5. Improve uptime with proactive root cause analysis
Collecting data from multiple sources gives you a holistic view of your application’s performance. But sending all that data to an observability tool can be expensive if you’re not careful about how much data you collect and send.
Data sent to observability tools should be as minimal as possible. We should only send the necessary data instead of everything we have.
For example, if you are using Middleware for monitoring, you should only send metrics required by Middleware and not send metrics it doesn’t need.
There are many ways to do this:
- Use custom time series for metrics that aren’t critical but might affect performance if they become too large (such as the number of requests per second).
- Send only high cardinality metrics (i.e., those with more than one value) when possible instead of a tuple containing every value in your application (e.g., request latency).
6. Reduce incidents, outages and unplanned Work
It’s common for an IT department to spend 30% of its time on non-value-added activities. An observability tool can help reduce incidents, outages and unplanned work by providing visibility into your application’s performance or availability.
Reduce incidents by creating more visibility into production systems (physical or virtual). With more visibility, you can detect anomalies before they become problems.
This lets you quickly resolve issues before they impact your users or customers.
Reduce unplanned work by helping your team find root causes faster. You can spot patterns across the entire infrastructure and identify issues at the source — instead of just reacting to symptoms.
Reduce outages by detecting problems before they impact customers and users. Detecting issues early on, you can take action before they become a problem — like getting a server back online quickly after an outage.
7. Prepare for the unplanned
Real-time diagnostics help you quickly identify problems as they occur.
By monitoring your systems’ performance over time, you can determine whether there is any deviation from standard behavior patterns and take action accordingly.

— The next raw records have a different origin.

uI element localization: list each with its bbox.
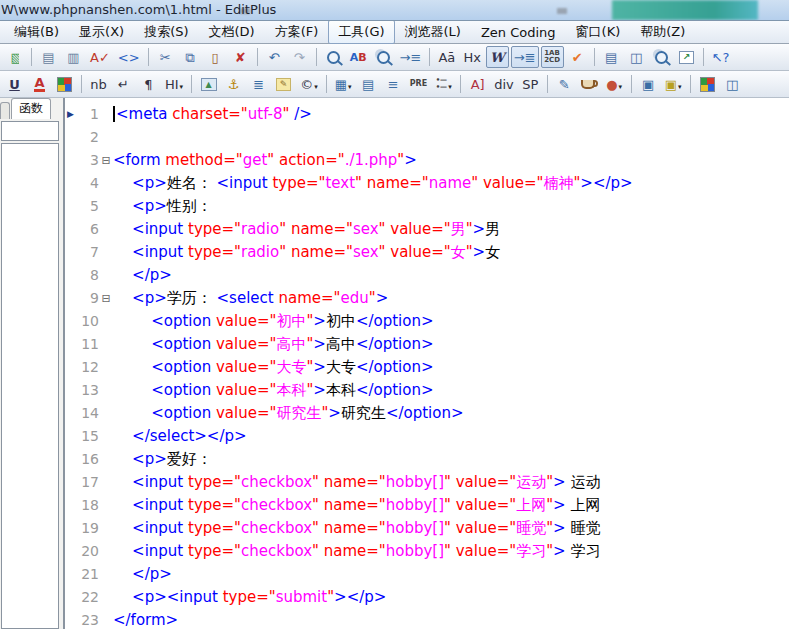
title-bar[interactable]: W\www.phpnanshen.com\1.html - EditPlus: [0, 0, 789, 21]
image-icon[interactable]: ▲: [197, 73, 220, 95]
print-icon[interactable]: ▥: [62, 46, 85, 68]
code-line[interactable]: 12 <option value="大专">大专</option>: [65, 356, 789, 379]
replace-icon[interactable]: AB: [347, 46, 370, 68]
code-area[interactable]: ▶1<meta charset="utf-8" />23⊟<form metho…: [65, 98, 789, 629]
menu-item[interactable]: 显示(X): [69, 20, 134, 44]
menu-item[interactable]: 工具(G): [328, 20, 394, 44]
code-line[interactable]: 15 </select></p>: [65, 425, 789, 448]
function-list[interactable]: [1, 143, 59, 629]
script-beans-icon[interactable]: ●▾: [603, 73, 626, 95]
document-selector-icon[interactable]: ▤: [600, 46, 623, 68]
menu-item[interactable]: 编辑(B): [4, 20, 69, 44]
code-text: <p>爱好：: [113, 448, 212, 471]
pre-icon[interactable]: PRE: [407, 73, 431, 95]
view-in-browser-icon[interactable]: [696, 73, 719, 95]
line-number: 21: [78, 563, 99, 586]
code-line[interactable]: 16 <p>爱好：: [65, 448, 789, 471]
form-elements-icon[interactable]: ▣▾: [662, 73, 685, 95]
list-icon[interactable]: •— •—▾: [432, 73, 455, 95]
code-line[interactable]: 23</form>: [65, 609, 789, 629]
textarea-icon[interactable]: A]: [466, 73, 489, 95]
code-line[interactable]: 8 </p>: [65, 264, 789, 287]
menu-item[interactable]: 窗口(K): [566, 20, 631, 44]
line-numbers-button[interactable]: 1AB 2CD: [541, 46, 564, 68]
div-tag-icon[interactable]: div: [491, 73, 517, 95]
sidebar-tab-partial[interactable]: [0, 102, 10, 119]
heading-icon[interactable]: HI▾: [162, 73, 186, 95]
code-line[interactable]: 18 <input type="checkbox" name="hobby[]"…: [65, 494, 789, 517]
window-list-icon[interactable]: ◫: [625, 46, 648, 68]
code-line[interactable]: 17 <input type="checkbox" name="hobby[]"…: [65, 471, 789, 494]
div-block-icon[interactable]: ▤: [357, 73, 380, 95]
code-line[interactable]: 2: [65, 126, 789, 149]
line-marker-column: [65, 149, 78, 172]
code-line[interactable]: 7 <input type="radio" name="sex" value="…: [65, 241, 789, 264]
case-toggle-icon[interactable]: Aā: [435, 46, 458, 68]
underline-icon[interactable]: U: [3, 73, 26, 95]
spell-check-icon[interactable]: A✓: [87, 46, 113, 68]
frameset-icon[interactable]: ◫: [721, 73, 744, 95]
menu-item[interactable]: 文档(D): [199, 20, 265, 44]
menu-item[interactable]: 浏览器(L): [395, 20, 471, 44]
horizontal-rule-icon[interactable]: ≣: [247, 73, 270, 95]
toolbar-standard: ▧▤▥A✓<>✂⧉▯✘↶↷AB→≡AāHxW→≣1AB 2CD✔▤◫↗↖?: [0, 44, 789, 71]
find-in-files-icon[interactable]: [372, 46, 395, 68]
code-line[interactable]: 19 <input type="checkbox" name="hobby[]"…: [65, 517, 789, 540]
paragraph-icon: ¶: [144, 78, 152, 91]
fold-marker-icon[interactable]: ⊟: [99, 149, 113, 172]
edit-script-icon[interactable]: ✎: [553, 73, 576, 95]
code-line[interactable]: 13 <option value="本科">本科</option>: [65, 379, 789, 402]
sidebar-tab-functions[interactable]: 函数: [11, 98, 51, 119]
open-in-new-window-icon[interactable]: ↗: [675, 46, 698, 68]
code-line[interactable]: 6 <input type="radio" name="sex" value="…: [65, 218, 789, 241]
undo-icon[interactable]: ↶: [263, 46, 286, 68]
font-color-icon[interactable]: A: [28, 73, 51, 95]
find-icon[interactable]: [322, 46, 345, 68]
menu-item[interactable]: 方案(F): [265, 20, 329, 44]
nbsp-icon[interactable]: nb: [87, 73, 110, 95]
code-line[interactable]: 14 <option value="研究生">研究生</option>: [65, 402, 789, 425]
code-line[interactable]: 4 <p>姓名： <input type="text" name="name" …: [65, 172, 789, 195]
syntax-check-icon[interactable]: ✔: [566, 46, 589, 68]
line-number: 5: [78, 195, 99, 218]
code-line[interactable]: 20 <input type="checkbox" name="hobby[]"…: [65, 540, 789, 563]
word-wrap-button[interactable]: W: [486, 46, 509, 68]
delete-icon[interactable]: ✘: [229, 46, 252, 68]
code-line[interactable]: 21 </p>: [65, 563, 789, 586]
paste-icon[interactable]: ▯: [204, 46, 227, 68]
browser-preview-icon[interactable]: [650, 46, 673, 68]
code-line[interactable]: 5 <p>性别：: [65, 195, 789, 218]
special-char-icon[interactable]: ©▾: [297, 73, 321, 95]
table-icon[interactable]: ▦▾: [332, 73, 355, 95]
code-line[interactable]: 22 <p><input type="submit"></p>: [65, 586, 789, 609]
code-line[interactable]: 9⊟ <p>学历： <select name="edu">: [65, 287, 789, 310]
span-tag-icon[interactable]: SP: [519, 73, 542, 95]
applet-icon[interactable]: [578, 73, 601, 95]
note-icon[interactable]: ✎: [272, 73, 295, 95]
copy-icon[interactable]: ⧉: [179, 46, 202, 68]
goto-line-icon[interactable]: →≡: [397, 46, 425, 68]
anchor-icon[interactable]: ⚓: [222, 73, 245, 95]
code-line[interactable]: 10 <option value="初中">初中</option>: [65, 310, 789, 333]
code-line[interactable]: ▶1<meta charset="utf-8" />: [65, 103, 789, 126]
cut-icon[interactable]: ✂: [154, 46, 177, 68]
form-icon[interactable]: ▣: [637, 73, 660, 95]
redo-icon[interactable]: ↷: [288, 46, 311, 68]
menu-item[interactable]: 帮助(Z): [630, 20, 695, 44]
context-help-icon[interactable]: ↖?: [709, 46, 733, 68]
line-break-icon[interactable]: ↵: [112, 73, 135, 95]
new-document-icon[interactable]: ▧: [3, 46, 26, 68]
menu-item[interactable]: 搜索(S): [134, 20, 198, 44]
code-line[interactable]: 3⊟<form method="get" action="./1.php">: [65, 149, 789, 172]
code-line[interactable]: 11 <option value="高中">高中</option>: [65, 333, 789, 356]
paragraph-icon[interactable]: ¶: [137, 73, 160, 95]
menu-item[interactable]: Zen Coding: [471, 22, 566, 43]
auto-indent-button[interactable]: →≣: [511, 46, 539, 68]
fold-marker-icon[interactable]: ⊟: [99, 287, 113, 310]
function-filter-input[interactable]: [1, 121, 59, 141]
text-align-icon[interactable]: ≡: [382, 73, 405, 95]
hex-viewer-icon[interactable]: Hx: [460, 46, 483, 68]
print-preview-icon[interactable]: ▤: [37, 46, 60, 68]
view-source-icon[interactable]: <>: [115, 46, 143, 68]
color-palette-icon[interactable]: [53, 73, 76, 95]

This will help reduce downtime costs associated with fixing critical bugs in production environments.
Before deploying observability tools, it’s hard to diagnose problems in real-time. For example, you might have a slow worker node or a resource contention issue.

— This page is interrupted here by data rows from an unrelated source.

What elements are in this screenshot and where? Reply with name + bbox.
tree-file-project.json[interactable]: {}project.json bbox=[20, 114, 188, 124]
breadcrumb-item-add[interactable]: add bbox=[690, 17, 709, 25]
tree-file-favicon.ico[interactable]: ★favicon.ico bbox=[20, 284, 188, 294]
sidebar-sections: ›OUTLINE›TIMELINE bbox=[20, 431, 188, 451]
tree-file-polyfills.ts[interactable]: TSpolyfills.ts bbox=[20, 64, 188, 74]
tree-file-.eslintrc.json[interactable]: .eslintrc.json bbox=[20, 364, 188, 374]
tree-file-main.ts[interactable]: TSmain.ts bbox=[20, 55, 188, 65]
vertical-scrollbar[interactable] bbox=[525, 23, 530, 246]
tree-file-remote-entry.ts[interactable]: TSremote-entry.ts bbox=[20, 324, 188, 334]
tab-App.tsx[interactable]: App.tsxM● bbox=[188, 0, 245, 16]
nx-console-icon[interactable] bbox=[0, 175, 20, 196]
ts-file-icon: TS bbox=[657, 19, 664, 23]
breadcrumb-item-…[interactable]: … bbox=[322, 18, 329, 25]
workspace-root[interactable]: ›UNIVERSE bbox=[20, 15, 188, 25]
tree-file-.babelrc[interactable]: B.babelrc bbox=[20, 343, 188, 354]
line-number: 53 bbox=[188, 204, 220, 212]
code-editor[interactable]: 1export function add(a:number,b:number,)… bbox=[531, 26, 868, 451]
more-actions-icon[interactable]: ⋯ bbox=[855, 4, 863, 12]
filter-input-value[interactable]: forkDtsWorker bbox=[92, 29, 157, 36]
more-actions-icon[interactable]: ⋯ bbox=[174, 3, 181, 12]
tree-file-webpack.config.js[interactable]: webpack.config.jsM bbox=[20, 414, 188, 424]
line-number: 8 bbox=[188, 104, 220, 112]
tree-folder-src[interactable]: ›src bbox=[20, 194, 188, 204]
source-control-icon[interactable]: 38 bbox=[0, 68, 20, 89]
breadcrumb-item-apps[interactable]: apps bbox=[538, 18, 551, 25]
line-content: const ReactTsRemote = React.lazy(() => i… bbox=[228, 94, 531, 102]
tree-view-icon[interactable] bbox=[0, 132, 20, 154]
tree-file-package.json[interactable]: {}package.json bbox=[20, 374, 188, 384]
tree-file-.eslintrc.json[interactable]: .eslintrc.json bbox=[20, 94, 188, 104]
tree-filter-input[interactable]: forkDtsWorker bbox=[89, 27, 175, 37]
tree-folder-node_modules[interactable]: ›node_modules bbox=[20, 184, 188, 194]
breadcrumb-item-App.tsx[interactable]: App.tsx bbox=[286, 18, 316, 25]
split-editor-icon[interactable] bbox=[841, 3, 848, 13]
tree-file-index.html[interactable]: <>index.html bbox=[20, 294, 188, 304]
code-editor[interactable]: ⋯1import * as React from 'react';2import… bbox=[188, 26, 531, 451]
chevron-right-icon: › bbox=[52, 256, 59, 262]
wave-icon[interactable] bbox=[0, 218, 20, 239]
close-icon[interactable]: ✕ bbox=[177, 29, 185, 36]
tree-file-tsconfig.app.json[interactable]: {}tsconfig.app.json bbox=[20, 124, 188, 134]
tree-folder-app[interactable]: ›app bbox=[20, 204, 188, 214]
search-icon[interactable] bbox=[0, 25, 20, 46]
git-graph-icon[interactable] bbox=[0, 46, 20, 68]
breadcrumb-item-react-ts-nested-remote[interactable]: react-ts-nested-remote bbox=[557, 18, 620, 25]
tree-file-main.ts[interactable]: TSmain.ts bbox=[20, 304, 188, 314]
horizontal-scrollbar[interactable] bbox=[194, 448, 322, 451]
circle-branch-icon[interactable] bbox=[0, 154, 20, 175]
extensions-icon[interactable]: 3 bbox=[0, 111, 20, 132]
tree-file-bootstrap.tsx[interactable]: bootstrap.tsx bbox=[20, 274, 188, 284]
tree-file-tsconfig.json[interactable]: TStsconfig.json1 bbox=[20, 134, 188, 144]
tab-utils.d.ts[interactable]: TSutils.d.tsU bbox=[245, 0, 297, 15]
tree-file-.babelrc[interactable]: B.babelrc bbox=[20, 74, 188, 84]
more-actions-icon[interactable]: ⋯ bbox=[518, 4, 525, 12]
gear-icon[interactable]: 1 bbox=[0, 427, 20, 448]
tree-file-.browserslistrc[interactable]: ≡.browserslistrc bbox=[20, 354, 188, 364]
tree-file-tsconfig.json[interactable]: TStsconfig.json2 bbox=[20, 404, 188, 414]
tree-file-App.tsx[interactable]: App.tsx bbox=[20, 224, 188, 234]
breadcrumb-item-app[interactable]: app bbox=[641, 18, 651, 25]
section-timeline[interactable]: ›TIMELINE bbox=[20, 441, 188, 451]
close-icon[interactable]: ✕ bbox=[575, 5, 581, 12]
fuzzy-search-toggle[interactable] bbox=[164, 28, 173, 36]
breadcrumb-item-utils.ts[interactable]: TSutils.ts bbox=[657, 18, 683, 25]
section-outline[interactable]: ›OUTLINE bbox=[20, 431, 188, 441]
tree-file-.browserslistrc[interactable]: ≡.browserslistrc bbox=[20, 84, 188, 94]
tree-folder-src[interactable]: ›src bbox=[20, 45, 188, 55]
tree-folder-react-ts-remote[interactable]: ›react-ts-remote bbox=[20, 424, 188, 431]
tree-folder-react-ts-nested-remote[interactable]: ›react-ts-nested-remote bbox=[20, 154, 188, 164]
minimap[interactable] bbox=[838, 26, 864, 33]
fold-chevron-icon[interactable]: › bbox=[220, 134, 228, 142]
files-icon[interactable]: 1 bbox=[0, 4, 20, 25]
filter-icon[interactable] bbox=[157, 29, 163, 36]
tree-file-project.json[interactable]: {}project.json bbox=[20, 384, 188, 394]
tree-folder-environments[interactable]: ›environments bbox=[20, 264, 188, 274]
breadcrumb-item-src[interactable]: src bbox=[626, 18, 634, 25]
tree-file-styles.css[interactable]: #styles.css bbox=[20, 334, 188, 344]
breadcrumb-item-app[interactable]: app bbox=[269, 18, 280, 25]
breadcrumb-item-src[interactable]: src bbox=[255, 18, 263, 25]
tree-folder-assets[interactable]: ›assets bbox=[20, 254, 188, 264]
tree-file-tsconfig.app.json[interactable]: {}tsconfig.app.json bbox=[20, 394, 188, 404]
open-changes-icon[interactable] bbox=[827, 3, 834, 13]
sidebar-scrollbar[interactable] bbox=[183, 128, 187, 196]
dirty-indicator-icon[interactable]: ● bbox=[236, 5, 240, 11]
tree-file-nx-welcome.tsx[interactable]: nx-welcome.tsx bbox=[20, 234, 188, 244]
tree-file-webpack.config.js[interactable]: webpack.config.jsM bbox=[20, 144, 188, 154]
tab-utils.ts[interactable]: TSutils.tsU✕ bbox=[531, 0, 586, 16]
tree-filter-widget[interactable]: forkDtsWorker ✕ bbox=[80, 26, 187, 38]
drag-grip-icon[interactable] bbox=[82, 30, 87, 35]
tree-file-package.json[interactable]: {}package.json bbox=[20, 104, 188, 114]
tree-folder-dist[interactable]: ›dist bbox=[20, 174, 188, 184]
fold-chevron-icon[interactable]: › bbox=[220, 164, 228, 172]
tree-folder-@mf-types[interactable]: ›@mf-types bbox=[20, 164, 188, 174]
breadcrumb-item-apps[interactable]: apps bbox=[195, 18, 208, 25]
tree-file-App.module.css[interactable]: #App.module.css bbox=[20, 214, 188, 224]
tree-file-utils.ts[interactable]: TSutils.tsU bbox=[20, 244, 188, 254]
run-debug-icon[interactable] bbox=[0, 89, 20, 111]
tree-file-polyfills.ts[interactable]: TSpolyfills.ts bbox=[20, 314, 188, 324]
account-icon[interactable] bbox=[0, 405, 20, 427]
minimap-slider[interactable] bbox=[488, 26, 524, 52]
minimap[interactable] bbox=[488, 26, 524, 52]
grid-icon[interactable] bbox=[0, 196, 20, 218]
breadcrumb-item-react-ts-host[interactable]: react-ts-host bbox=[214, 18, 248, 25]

The only way to find out is by inspecting the logs afterward. With observability tools, you can monitor your application in real-time and get visibility into your systems so you can fix issues as they happen.
This will help you avoid unplanned downtimes and increase uptime for your customers.
One of the most common ways to reduce costs is to identify and monitor for anomalies. For example, if you’re paying for storage only when needed, you can avoid paying for unused capacity.
Similarly, if your application uses 10TB of data per month but never more than 2TB at any one time, you can limit your storage costs by storing only 2TB in S3.
Observability is vital to maintaining a healthy infrastructure and reducing costs.
As we see in the above examples where sites that have suffered from downtime due to cascading errors, observability ensures that even simple changes are appropriately authorized and accounted for before implementation.
That’s what it means to keep an eye on your applications.
More and more companies are going to start pushing the envelope when it comes to increasing the visibility of their infrastructure. It’s not just important that your Apache servers are healthy.
Whether you’re operating a modern SaaS, large-scale websites, or enterprise applications, there’s no reason to lose sleep over troubleshooting that minor issue.